From the Kharbuja Mahal, we crisscross Burhanpur’s labyrinthine streets, its old gateways and sarais, its outlying villages and fields, to take in more medieval monuments. The imposing tombs of two Faruqi rulers boast fine calligraphic carving and stone jaalis, but are in an alarming state of decay. Better preserved is the strikingly elegant garden-tomb of Shah Nawaz Khan, son of Abdur Rahim Khan-e-Khana, which is locally known as the Black Taj. Scenically located at the confluence of the Tapti and Mohana rivers is the many-pillared and domed chhatri of Raja Jai Singh of Amber, Aurangzeb’s general, who died in Burhanpur in 1666 on his way back from a campaign against the Marathas in the Deccan. A forty-minute drive from here, on the Amravati road, past fields of banana and cotton, brings us to Mahal Gulara, a charming garden retreat set amidst pools of water, built by Shah Jahan for a favourite courtesan and singer, Gulara. The pavilions here too bear traces of intricate painting, but the Mughal waterways now serve as a dhobi ghat for the nearby village.

Then on to the Kundi Bhandara, the underground water-supply system built by that brilliant renaissance man, Abdur Rahim Khan-e-Khana, who spent thirty years in Burhanpur and shone as an administrator, soldier, scholar and poet (of Rahim ke dohe fame).
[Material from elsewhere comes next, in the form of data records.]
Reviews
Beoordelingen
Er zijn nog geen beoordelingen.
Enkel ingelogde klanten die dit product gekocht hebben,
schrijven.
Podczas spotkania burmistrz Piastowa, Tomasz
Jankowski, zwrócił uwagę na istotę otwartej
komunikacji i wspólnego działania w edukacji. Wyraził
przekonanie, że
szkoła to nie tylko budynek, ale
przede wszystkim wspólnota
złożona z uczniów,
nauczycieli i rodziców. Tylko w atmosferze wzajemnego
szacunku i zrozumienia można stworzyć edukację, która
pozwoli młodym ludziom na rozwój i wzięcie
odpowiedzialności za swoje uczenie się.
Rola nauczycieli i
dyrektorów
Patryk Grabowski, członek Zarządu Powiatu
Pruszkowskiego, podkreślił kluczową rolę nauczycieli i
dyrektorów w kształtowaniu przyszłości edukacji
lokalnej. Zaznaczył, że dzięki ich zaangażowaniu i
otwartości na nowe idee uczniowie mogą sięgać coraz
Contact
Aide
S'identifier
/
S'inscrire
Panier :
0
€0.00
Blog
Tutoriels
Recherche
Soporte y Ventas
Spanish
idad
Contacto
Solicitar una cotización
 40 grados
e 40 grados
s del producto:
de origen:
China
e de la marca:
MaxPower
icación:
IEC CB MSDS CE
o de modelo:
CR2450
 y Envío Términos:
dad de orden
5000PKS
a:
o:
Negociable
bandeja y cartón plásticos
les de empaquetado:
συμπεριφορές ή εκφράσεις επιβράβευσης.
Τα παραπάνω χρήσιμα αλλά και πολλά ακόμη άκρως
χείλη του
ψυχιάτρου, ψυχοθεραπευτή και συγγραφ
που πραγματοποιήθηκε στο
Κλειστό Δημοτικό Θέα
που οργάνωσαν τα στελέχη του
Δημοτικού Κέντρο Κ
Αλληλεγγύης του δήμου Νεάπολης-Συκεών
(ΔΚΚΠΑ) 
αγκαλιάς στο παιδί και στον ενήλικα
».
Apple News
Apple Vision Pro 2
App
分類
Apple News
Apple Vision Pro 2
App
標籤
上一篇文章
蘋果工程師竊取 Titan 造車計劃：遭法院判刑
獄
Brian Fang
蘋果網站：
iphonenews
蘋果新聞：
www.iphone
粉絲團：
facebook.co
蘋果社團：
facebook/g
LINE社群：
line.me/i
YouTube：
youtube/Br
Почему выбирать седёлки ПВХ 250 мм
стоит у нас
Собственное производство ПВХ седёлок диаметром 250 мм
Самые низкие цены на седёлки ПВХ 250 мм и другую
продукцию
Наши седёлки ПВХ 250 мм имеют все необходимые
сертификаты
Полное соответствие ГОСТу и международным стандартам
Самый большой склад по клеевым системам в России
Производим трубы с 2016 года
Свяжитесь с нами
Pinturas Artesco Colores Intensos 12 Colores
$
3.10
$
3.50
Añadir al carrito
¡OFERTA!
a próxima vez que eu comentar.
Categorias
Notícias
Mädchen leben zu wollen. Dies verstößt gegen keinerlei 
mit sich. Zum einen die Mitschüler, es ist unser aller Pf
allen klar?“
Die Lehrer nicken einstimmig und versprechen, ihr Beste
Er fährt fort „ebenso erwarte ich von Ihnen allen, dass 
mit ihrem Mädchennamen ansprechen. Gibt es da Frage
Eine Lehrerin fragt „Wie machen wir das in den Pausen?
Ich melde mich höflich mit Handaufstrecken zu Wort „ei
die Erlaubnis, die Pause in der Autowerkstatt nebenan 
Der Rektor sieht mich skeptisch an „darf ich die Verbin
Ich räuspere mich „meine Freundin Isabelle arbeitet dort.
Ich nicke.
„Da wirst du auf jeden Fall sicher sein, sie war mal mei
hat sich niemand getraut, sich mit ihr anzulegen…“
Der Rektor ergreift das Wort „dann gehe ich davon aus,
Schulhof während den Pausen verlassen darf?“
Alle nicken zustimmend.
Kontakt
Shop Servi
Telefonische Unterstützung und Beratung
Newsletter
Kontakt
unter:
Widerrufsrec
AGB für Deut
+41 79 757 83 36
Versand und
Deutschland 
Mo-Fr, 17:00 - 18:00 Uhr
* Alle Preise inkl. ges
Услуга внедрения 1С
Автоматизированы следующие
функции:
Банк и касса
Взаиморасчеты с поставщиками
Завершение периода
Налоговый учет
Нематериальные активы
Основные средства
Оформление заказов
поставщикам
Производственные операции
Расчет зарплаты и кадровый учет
Tapping perennial springs from the Satpura hills nearby, he laid three kilometres of thick clay pipes, running eighty feet underground, which still supply water to many localities in Burhanpur. What you get to see, however, is just some deep dark holes exuding warm, humid air. We now head to the Gurdwara Bari Sangat to see the Fifth and final Wonder of Burhanpur: the handwritten Guru Granth Sahib commissioned by Guru Gobind Singh during his six-month stay here, with his insignia in gold. But it’s displayed only once a month, and we’ve come on the wrong day.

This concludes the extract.